Miami Heat

Miami Heat Uses Massive Second Half Start to Top Detroit Pistons

What to Know

  • Justise Winslow scored 16 points for Miami, which had seven players in double figures.

The outcome was in doubt at halftime.

It didn't stay that way for long.

And thanks to a 21-0 run to open the second half, the Miami Heat now have a tiny bit of breathing room in the Eastern Conference playoff race. The biggest Heat run of the season led to the biggest Heat win of the season, a 108-74 romp past the Detroit Pistons on Wednesday night.

"Just a professional win by us tonight," Heat guard Dwyane Wade said. "We played against a team that wasn't making shots early, and we continued to keep going at them and continued to keep applying pressure."

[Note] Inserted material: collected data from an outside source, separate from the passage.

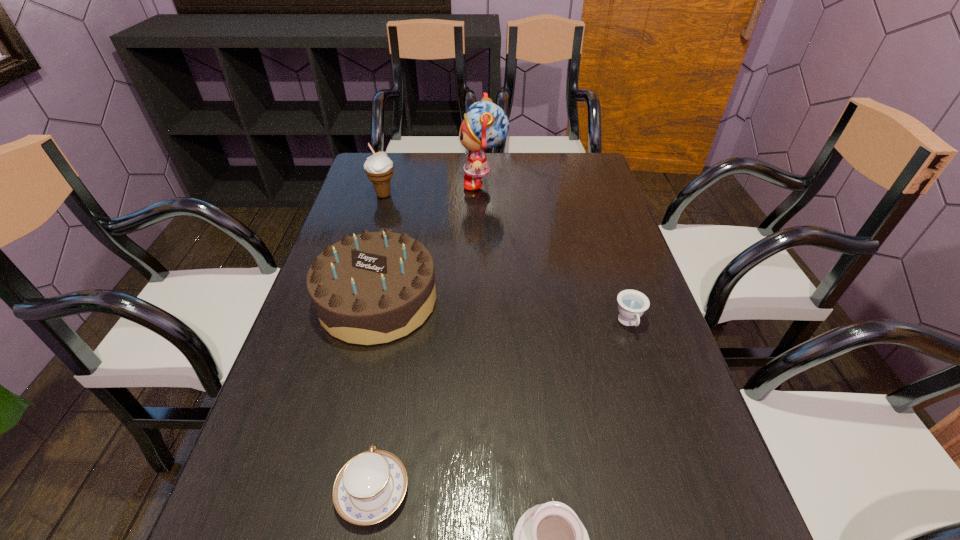 You are a GUI agent. You are given a task and a screenshot of the screen. Output one action in this format:
    pyautogui.click(x=<x>, y=<y>)
    Task: Click on the teacup identified as the second closest to the rightmost object
    
    Given the screenshot: What is the action you would take?
    pyautogui.click(x=370, y=486)

At what (x,y) coordinates should I click in order to perform the action: click on blank space that satisfies the following two spatial constraints: 1. on the face of the doll; 2. on the front-facing side of the birthday cake. Please return your answer as a coordinate pair (x, y). Looking at the image, I should click on (485, 300).

The height and width of the screenshot is (540, 960). What are the coordinates of `free space in the image that satisfies the following two spatial constraints: 1. on the face of the doll; 2. on the front-facing side of the birthday cake` in the screenshot? It's located at (485, 300). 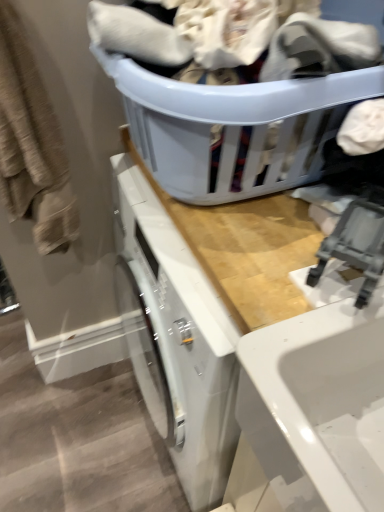 Question: Is wooden counter at upper center a part of beige textured towel at left?

Choices:
 (A) yes
 (B) no

Answer: (B)

Question: Is beige textured towel at left smaller than wooden counter at upper center?

Choices:
 (A) yes
 (B) no

Answer: (A)

Question: From the image's perspective, would you say beige textured towel at left is positioned over wooden counter at upper center?

Choices:
 (A) no
 (B) yes

Answer: (B)

Question: From a real-world perspective, is beige textured towel at left over wooden counter at upper center?

Choices:
 (A) no
 (B) yes

Answer: (B)

Question: Does beige textured towel at left appear on the left side of wooden counter at upper center?

Choices:
 (A) no
 (B) yes

Answer: (B)

Question: From the image's perspective, is matte plastic laundry basket at upper center above or below wooden counter at upper center?

Choices:
 (A) below
 (B) above

Answer: (B)

Question: Considering the positions of matte plastic laundry basket at upper center and wooden counter at upper center in the image, is matte plastic laundry basket at upper center wider or thinner than wooden counter at upper center?

Choices:
 (A) thin
 (B) wide

Answer: (A)

Question: Would you say matte plastic laundry basket at upper center is to the left or to the right of wooden counter at upper center in the picture?

Choices:
 (A) left
 (B) right

Answer: (A)

Question: From a real-world perspective, is matte plastic laundry basket at upper center physically located above or below wooden counter at upper center?

Choices:
 (A) below
 (B) above

Answer: (B)

Question: Is point tap(218, 150) positioned closer to the camera than point tap(57, 233)?

Choices:
 (A) closer
 (B) farther

Answer: (A)

Question: In terms of width, does matte plastic laundry basket at upper center look wider or thinner when compared to beige textured towel at left?

Choices:
 (A) thin
 (B) wide

Answer: (B)

Question: From a real-world perspective, is matte plastic laundry basket at upper center above or below beige textured towel at left?

Choices:
 (A) below
 (B) above

Answer: (B)

Question: Is matte plastic laundry basket at upper center inside or outside of beige textured towel at left?

Choices:
 (A) outside
 (B) inside

Answer: (A)

Question: Relative to wooden counter at upper center, is beige textured towel at left in front or behind?

Choices:
 (A) behind
 (B) front

Answer: (A)

Question: Considering the positions of beige textured towel at left and wooden counter at upper center in the image, is beige textured towel at left taller or shorter than wooden counter at upper center?

Choices:
 (A) tall
 (B) short

Answer: (B)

Justise Winslow scored 16 points for Miami, which had seven players in double figures. Dion Waiters scored 14, Josh Richardson and Hassan Whiteside each had 13 and Wade finished with 11 for Miami.

Miami's starting five β€” Richardson, Winslow, Waiters, Bam Adebayo and Kelly Olynyk β€” played 12 minutes together. They shot 12 for 17, 4 for 4 from 3-point range and Miami outscored Detroit 36-13 in those 12 minutes.

"Our starting lineup has had some good starts and some play that's been trending in the right direction," Heat coach Erik Spoelstra said. "But that was as inspiring as they've been."

Blake Griffin scored 13 points for Detroit, which got 11 from Wayne Ellington. Detroit missed its first 11 shots of the third quarter, eight of them from 3-point range.

The Pistons have now dropped consecutive games for the first time since Jan. 25 and 29 β€” and both were blowout losses, with this one on the heels of a 103-75 rout in Brooklyn on Wednesday.

"It's about our mental fortitude and coming out and having a better mindset at the beginning of games, myself included," Griffin said. "I'm not excluding myself from that at all. If we have any fight about us at all we'll come out and rectify that."

Miami (32-35) is still No. 8 in the East, now two games ahead of No. 9 Orlando and two games back of No. 7 Detroit.

Andre Drummond fouled out with 6:30 left and finished with five points and nine rebounds β€” snapping his run of 19 consecutive double-doubles, which left him tied with Bob Lanier for the Pistons' all-time record streak in that department.

It wasn't Drummond's night.

It wasn't the Pistons' night in any way. They shot 36 percent, got outrebounded 51-36 and were 8 for 37 from 3-point range β€” 1 for 17 in the second half. It went down as Detroit's second-worst loss of the season, topped only by a 37-pointer at Indiana on Dec. 28.

"For two games in a row now, we didn't come out in playoff mode," Pistons coach Dwane Casey said. "There's nothing schematically. There's nothing X-and-O wise. It's our approach. We have to understand at this time of year ... the only thing you can do is scrap and play hard."